Evoquant l’optimisme, l’énergie et la bonne volonté propres à la jeunesse, le pape a demandé à chacun de se conformer au Christ pour que celui-ci « transforme votre optimisme naturel en espérance chrétienne, votre énergie en vertu morale, votre bonne volonté en authentique amour désintéressé ». Il a invité les jeunes à s’investir non demain mais dès aujourd’hui. « Passez ces années à bâtir une Eglise plus sainte, plus missionnaire et humble », a demandé le pape avant de préciser : « une Eglise qui aime et adore Dieu en cherchant à servir les pauvres, les personnes abandonnées, les faibles et les marginalisés ». Les jeunes, a-t-il expliqué, ont « le devoir d’être vigilants, de ne pas céder aux pressions, aux tentations et aux péchés ». « Jeunesse d’Asie, réveille-toi ! », a enfin lancé le pape François au terme de son homélie devant des milliers de jeunes rassemblés sous un ciel couvert après des pluies diluviennes.

C’est dans l’enceinte de la forteresse de Haemi, non loin de la mer, à environ 120 kilomètres au sud-ouest de Séoul, que le pape a célébré la messe. La structure défensive, construite en 1491 comme rempart contre les pirates, devint ensuite un fort militaire, abritant casernes et prisons. Le lieu est particulièrement vénéré aujourd’hui par les catholiques coréens pour avoir été le théâtre d’un des plus sanglants épisodes des persécutions antichrétiennes du pays, celui de 1866. A cette date, des milliers de catholiques y furent rassemblés, parqués dans des conditions inhumaines pour les contraindre à abjurer leur foi. Vieillards, femmes, enfants…, on parle de dix mille victimes, dont parmi elles neuf prêtres des Missions étrangères de Paris. Tous ceux qui refusaient d’abjurer leur foi – et c’était la majorité – furent mis à mort, souvent enterrés vivants des fosses communes ou noyés dans des étangs tout proches. Il faudra attendre dix ans pour qu’un missionnaire ne réussisse, à nouveau, à entrer secrètement dans le pays et dix ans encore pour qu’au détour d’un traité avec la France, la liberté religieuse soit accordée aux sujets du Royaume de Corée.
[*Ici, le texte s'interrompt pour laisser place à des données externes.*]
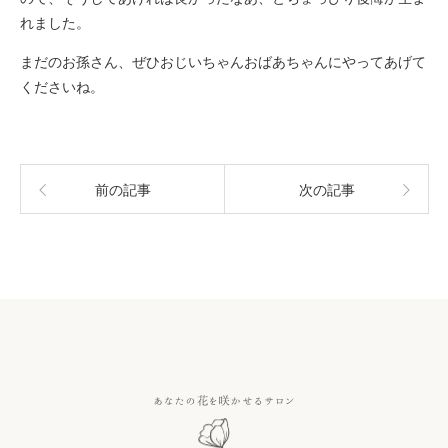
れました。
まだのお孫さん、ぜひおじいちゃんおばあちゃんにやってあげて
くださいね。
前の記事
次の記事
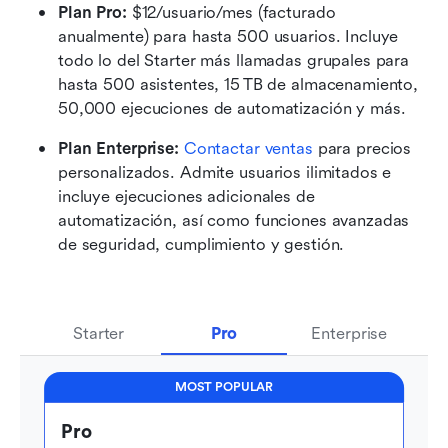
Plan Pro: 
$12/usuario/mes (facturado 
anualmente) para hasta 500 usuarios. Incluye 
todo lo del Starter más llamadas grupales para 
hasta 500 asistentes, 15 TB de almacenamiento, 
50,000 ejecuciones de automatización y más.
Plan Enterprise: 
Contactar ventas
 para precios 
personalizados. Admite usuarios ilimitados e 
incluye ejecuciones adicionales de 
automatización, así como funciones avanzadas 
de seguridad, cumplimiento y gestión.
Starter
Pro
Enterprise
MOST POPULAR
Pro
Au terme de la messe, déclenchant applaudissements et vivats, le cardinal indien Oswald Gracias, archevêque de Bombay et président de la Fédération des Conférences épiscopales d’Asie (FABC selon son acronyme anglais), a annoncé que les VIIèmes Journées asiatiques de la jeunesse auraient lieu en 2017 en Indonésie.